They empty trash, sweep floors, disinfect surfaces and clean up messes. The work may not be glamorous, but in the era of COVID-19, Environmental Services (EVS) plays an essential role in keeping the hospital safe. As the pandemic moved across the country and the city of Memphis, their work has changed.
“This is something we’ve never experienced before,” says Michelle Holley, an Environmental Services attendant at St. Jude Children’s Research Hospital. “We have to wear goggles, gloves, masks—and we have to stay six feet from one another. It’s hard.”
“We’re social,” agrees Holley’s coworker Eloise Johnson. “COVID-19 has certainly brought about something new.”
Keeping everyone safe is our goal.
Safety and camaraderie
Wearing goggles around patients and embracing physical distancing guidelines are just two aspects of the new routine for these women, who work on inpatient floors in the Kay Research and Care Center. It may be hard for friends and coworkers to keep their distance, but they understand the importance of the new safety measures implemented during the pandemic.

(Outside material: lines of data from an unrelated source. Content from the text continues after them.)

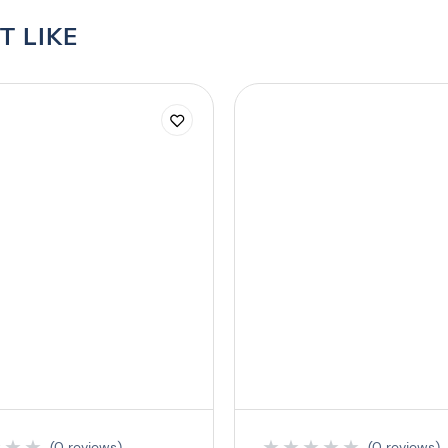
T LIKE
★
★
★
★
★
★
★
★
(0 reviews)
(0 reviews)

“Keeping everyone safe is our goal,” Holley says. “It’s an honor, a pleasure and delight to be here at St. Jude. People are handling it well. The whole hospital is coming together.”
In addition to wearing personal protective equipment (PPE) and maintaining physical distance, Environmental Services staff are learning to do more with less, says Curt Vargo, department director.
Supply chain issues have plagued hospitals around the nation—not just for vital PPE but also for cleaning supplies. According to Vargo, the “hot commodities” are bleach wipes and hand sanitizer.
New challenges, new processes
While paying attention to stewardship of supplies, staff in his department are also changing their cleaning processes. One weapon they wield against the virus that causes COVID-19 is ultraviolet light.
“What we have in place for our cleaning processes meets federal infection control guidelines but we’re also using our UV equipment more,” Vargo explains. “After we clean and sanitize the rooms, we put the ultraviolet machine in the area to let the blue lights kill any remaining germs. UV is an additional layer of protection after a patient room has been cleaned by EVS.”
St. Jude uses UV machines that flash pulsed xenon ultraviolet light on surfaces that are touched frequently. This light sterilizes and kills microbiological contaminants, helping reduce infection rates. Staff members use this process in clinics and many other areas.
“The department has a group of trained employees and supervisors who operate the machines 24 hours a day as needed,” Vargo says.